Cuatro grupos de amigos, afincados en cuatro distritos muy significativos de Madrid (Barrio de Salamanca y La Moraleja), Barcelona (Raval) y Valencia (Burjassot) interpretan para la audiencia sus vicisitudes, sus inquietudes y su modus estupendi, bien sea porque unos son ricos y están aburridos de tanto divertirse, otros persiguen la fama a través de las redes sociales (ojo, ella es una instagramer con pretensiones de influencer, ahí es nada) y algunos, llegar al éxito a través de una actividad tan convencional como la canción (había que ponerle música a la serie de alguna manera). Convertidos en personajes, ellos y ellas tratan de ser ingeniosos en cada frase que escupen, ocurrentes hasta el espasmo y tan divertidos que más no se puede aguantar. El programa hace un esfuerzo por ser transversal (palabra muy de moda) y lo consigue: ser hortera e ignorante (lo de las casas colgantes de León es un primer hallazgo, es obligado que haya más) no es exclusivo de ninguna clase social. También es cierto que en este programa docufalso tampoco se puede hablar de demografía: tan transversales son los protagonistas que ninguno trabaja. Para qué.
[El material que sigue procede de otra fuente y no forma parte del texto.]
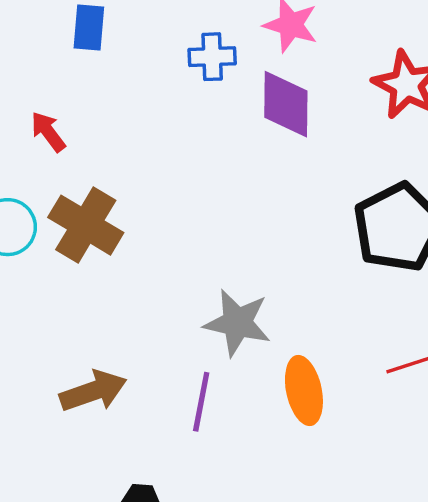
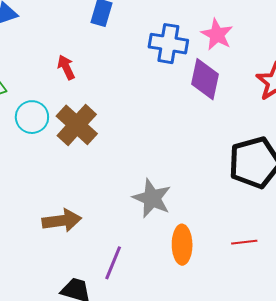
blue cross: (212, 57) -> (168, 44), size x1.4
purple line: (201, 402) -> (113, 263), moved

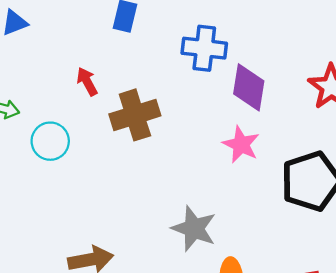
pink star: (217, 35) -> (241, 144), moved
brown cross: (77, 125) -> (135, 115), moved, turned 33

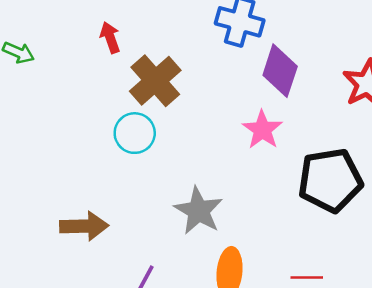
brown cross: (135, 115) -> (155, 81), turned -33
cyan circle: (50, 141) -> (135, 133), moved

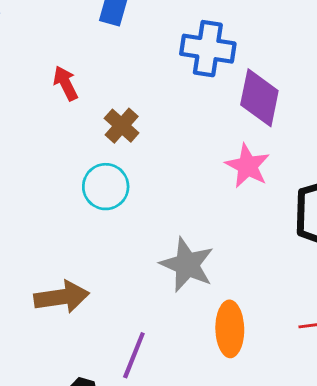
brown cross: (155, 81) -> (122, 126), size x0.6

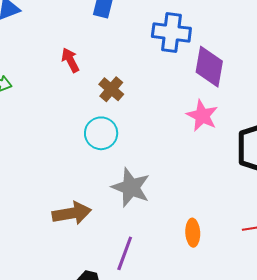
gray star: (187, 265) -> (131, 187), moved
orange ellipse: (230, 329) -> (193, 233), size x0.7

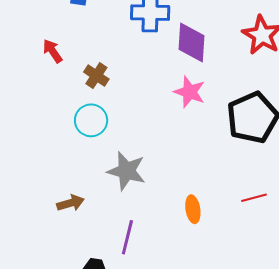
brown arrow: (72, 213) -> (71, 203), size x0.7

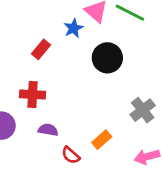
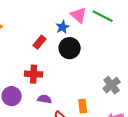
black circle: (107, 58) -> (70, 48), moved
orange rectangle: (102, 140) -> (83, 106), turned -56

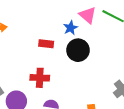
red rectangle: (40, 42) -> (46, 44), turned 56

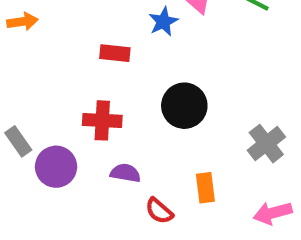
black circle: (78, 50) -> (184, 106), moved

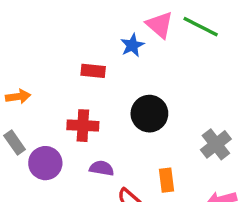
orange arrow: (22, 22) -> (18, 97), moved

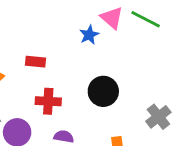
red rectangle: (93, 71) -> (35, 62), moved

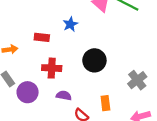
blue star: (89, 35) -> (70, 24), moved

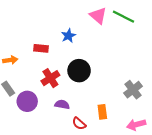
black circle: (94, 60) -> (79, 71), moved
red cross: (52, 68) -> (50, 78), turned -36

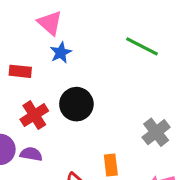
pink triangle: (98, 16) -> (50, 23), moved
green line: (123, 17) -> (142, 46), moved
purple semicircle: (62, 104) -> (31, 154), moved

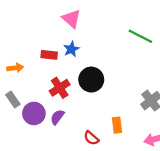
blue star: (61, 53) -> (71, 49), moved
purple semicircle: (31, 154) -> (57, 117), turned -63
‘Los reyes del barrio’: basura, pero reciclada

Se advierte el esfuerzo del casting por encontrar en el vertedero a nuevos personajes. Hay, desde luego, un abuso de homosexuales con mucha pluma y presunta gracia. Incorporan a la nómina de protagonistas gitanos socializados (uno reconoce que tiene padres adoptivos payos, todo un hallazgo), quizás para insistir en el éxito que tuvo la fórmula de Los Gipsy Kings. Luego viene un elenco de chonis con glamour (un clásico), más una dosis de latinos estandarizados y de pijos horteras. Finalmente están las madres de estas criaturas, tan liberales, tan abiertas, tan encantadoras, tan sumisas con los encantos de su prole: en este punto se echa en falta algo más de criterio en la selección.

El problema de la serie son los excesos bienintencionados. Entiéndase por ello pasarse con el maquillaje. Se les ha ido la mano: las escenas están demasiado guionizadas, los personajes son excesivos pero dentro de un orden y hay mucha realización (algunos montajes son brillantes, no se puede discutir). Pero el exceso de maquillaje tiene ese problema: las caras se convierten en máscaras. Y el conjunto satura.

Han intentado colocar cada bolsa de basura en su contenedor. Puestos a ver basura, es mejor la buena, la que apesta de verdad.